The plan sees the country’s oil-production capacity maintained at 12.5 million barrels a day until 2020. Output capacity of dry gas would reach 17.8 billion cubic feet per day versus 12 billion currently. The country will produce 4 per cent of its power from renewable energy by 2020.
The mining sector is to contribute SAR 97 bln to economic output from SAR 64 bln presently.
A total of 24 government entities were involved in preparing the NTP. Top government officials will outline what the NTP means for their respective departments in coming days. The shift away from fossil fuel presents a formidable challenge to the ruling monarchy, which has long relied on oil revenue to provide its citizens with generous welfare benefits and cushy government jobs. Last year, oil revenue accounted for more than 70% of overall government revenue.

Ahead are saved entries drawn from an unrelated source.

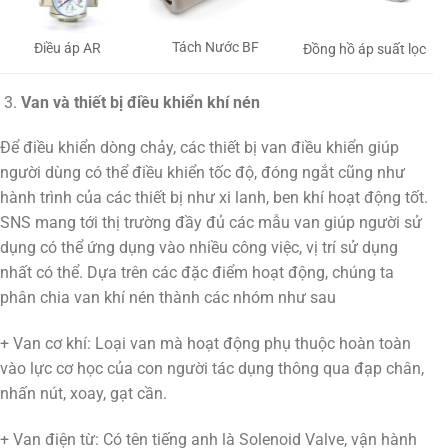
Tách Nước BF
Điều áp AR
Đồng hồ áp suất lọc
Van và thiết bị điều khiển khí nén
Để điều khiển dòng chảy, các thiết bị van điều khiển giúp
người dùng có thể điều khiển tốc độ, đóng ngắt cũng như
hành trình của các thiết bị như xi lanh, ben khí hoạt động tốt.
SNS mang tới thị trường đầy đủ các mẫu van giúp người sử
dụng có thể ứng dụng vào nhiều công việc, vị trí sử dụng
nhất có thể. Dựa trên các đặc điểm hoạt động, chúng ta
phân chia van khí nén thành các nhóm như sau
+ Van cơ khí: Loại van mà hoạt động phụ thuộc hoàn toàn
vào lực cơ học của con người tác dụng thông qua đạp chân,
nhấn nút, xoay, gạt cần.
+ Van điện từ: Có tên tiếng anh là Solenoid Valve, vận hành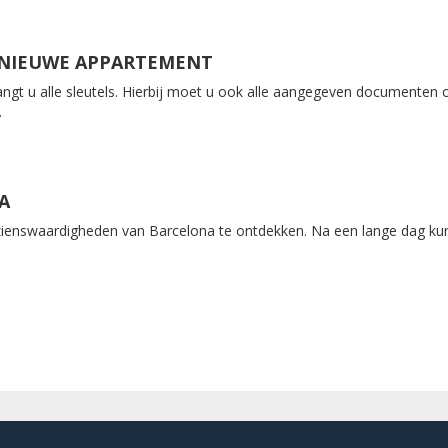
 NIEUWE APPARTEMENT
angt u alle sleutels. Hierbij moet u ook alle aangegeven documenten
.
A
ienswaardigheden van Barcelona te ontdekken. Na een lange dag kunt 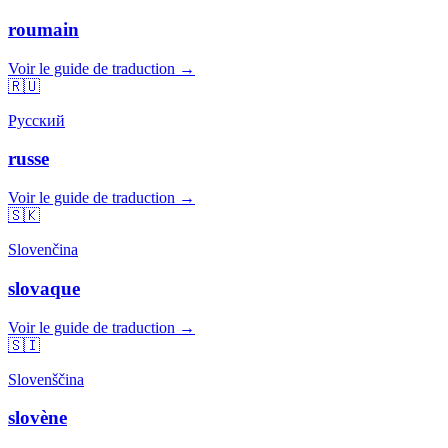
roumain
Voir le guide de traduction →
🇷🇺
Русский
russe
Voir le guide de traduction →
🇸🇰
Slovenčina
slovaque
Voir le guide de traduction →
🇸🇮
Slovenščina
slovène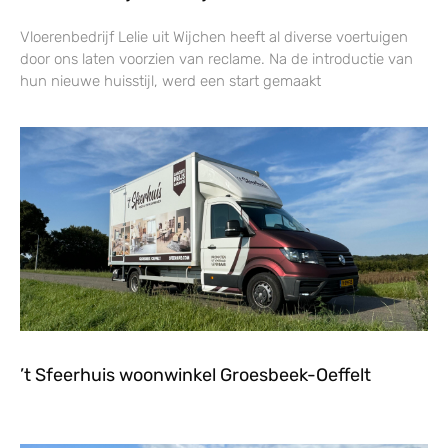
Vloerenbedrijf Lelie uit Wijchen heeft al diverse voertuigen
door ons laten voorzien van reclame. Na de introductie van
hun nieuwe huisstijl, werd een start gemaakt
’t Sfeerhuis woonwinkel Groesbeek-Oeffelt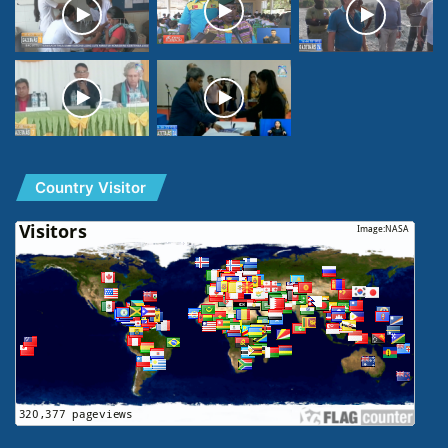
Country Visitor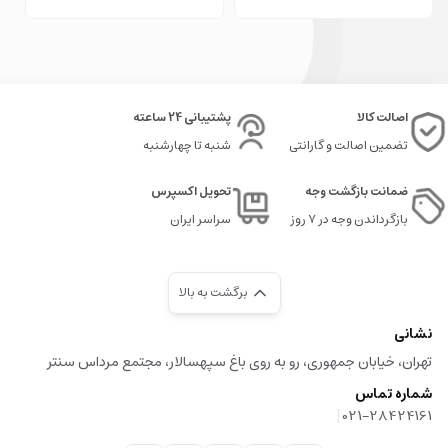
پیشنهادات نوواتویز را از دست ندهید:
لگو نظامی دوازده در یک
خرید لگو ماشین
: انتخابی جذاب و ایده‌آل برای پسران
اصالت کالا
پشتیبانی 24 ساعته
لگو آتش نشان دوازده در یک
تضمین اصالت و گارانتی
شنبه تا چهارشنبه
خرید لگو موتور
: جذاب‌ترین مدل‌های موتورسکلت را اینجا مشاهده کنید
ضمانت بازگشت وجه
تحویل اکسپرس
لگو پلیس دوازده در یک
بازگرداندن وجه در ۷ روز
سراسر ایران
برگشت به بالا
نشانی
تهران، خیابان جمهوری، رو به روی باغ سپهسالار، مجتمع مرداس سنتر
شماره تماس
|
021-28424161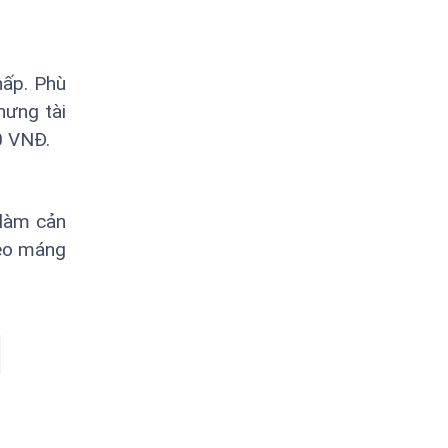
hấp. Phù
hưng tài
0 VNĐ.
 làm cản
đeo máng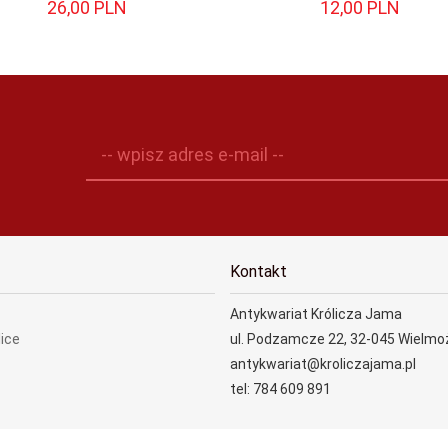
26,
00
PLN
12,
00
PLN
-- wpisz adres e-mail --
Kontakt
Antykwariat Królicza Jama
lice
ul. Podzamcze 22, 32-045 Wielmo
antykwariat@kroliczajama.pl
tel: 784 609 891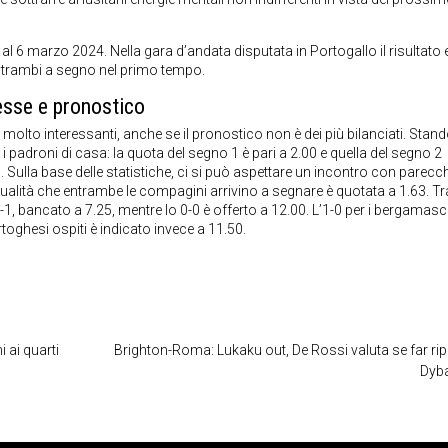
al 6 marzo 2024. Nella gara d’andata disputata in Portogallo il risultato 
ntrambi a segno nel primo tempo.
sse e pronostico
molto interessanti, anche se il pronostico non è dei più bilanciati. Stand
ti i padroni di casa: la quota del segno 1 è pari a 2.00 e quella del segno 2
Sulla base delle statistiche, ci si può aspettare un incontro con parecch
entualità che entrambe le compagini arrivino a segnare è quotata a 1.63. Tra
l’1-1, bancato a 7.25, mentre lo 0-0 è offerto a 12.00. L’1-0 per i bergamasc
portoghesi ospiti è indicato invece a 11.50.
 ai quarti
Brighton-Roma: Lukaku out, De Rossi valuta se far ri
Dyb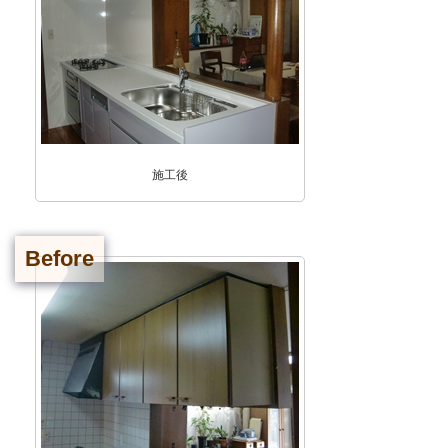
施工後
Before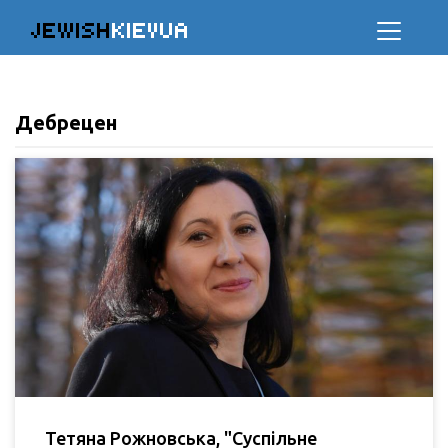
JEWISH
KIEVUA
Дебрецен
Тетяна Рожновська, "Суспільне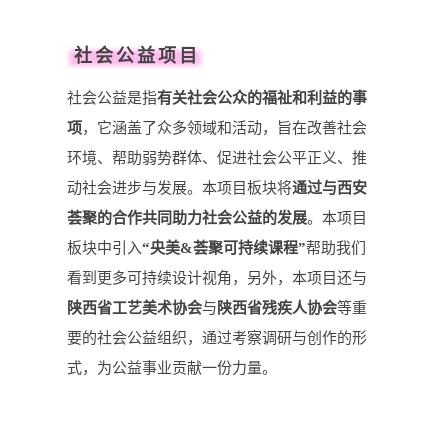
社会公益项目
社会公益是指
有关社会公众的福祉和利益的事
项
，它涵盖了众多领域和活动，旨在改善社会
环境、帮助弱势群体、促进社会公平正义、推
动社会进步与发展。本项目板块将
通过与西安
荟聚的合作共同助力社会公益的发展
。本项目
板块中引入
“央美&荟聚可持续课程”
帮助我们
看到更多可持续设计视角，另外，本项目还与
陕西省工艺美术协会
与
陕西省残疾人协会
等重
要的社会公益组织，通过考察调研与创作的形
式，为公益事业贡献一份力量。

Two years of low oil prices have strained the kingdom’s finances, resulting in a record budget deficit of about $98 billion in 2015. It has also drawn down its foreign-exchange reserves, which fell to about $581 billion at the end of April from a peak of $746 billion in August 2014.
The government has taken some steps to address this, issuing domestic bonds, cutting spending and raising the domestic cost of fuel, water and electricity. It borrowed $10 billion from a consortium of global banks in April and could raise as much as $15 billion by selling bonds for the first time to international investors, some bankers said.
The kingdom’s debt is likely to grow further: The NTP document says the nation’s ratio of debt to gross domestic product is expected to widen to 30% by 2020, from 7% today.
As part of the plan, Saudi Arabia aims to boost its credit rating to Aa2 by 2020, after several rating agencies downgraded the kingdom in recent months. Moody’s Investors Service in May cut Saudi Arabia’s long-term issuer ratings to A1 from Aa3.
The International Monetary Fund said in May that it expects Saudi economic growth to slow this year as cheap oil continues to weigh on the kingdom’s economy, but the IMF also praised the country’s efforts to promote changes and reduce its dependence on crude sales.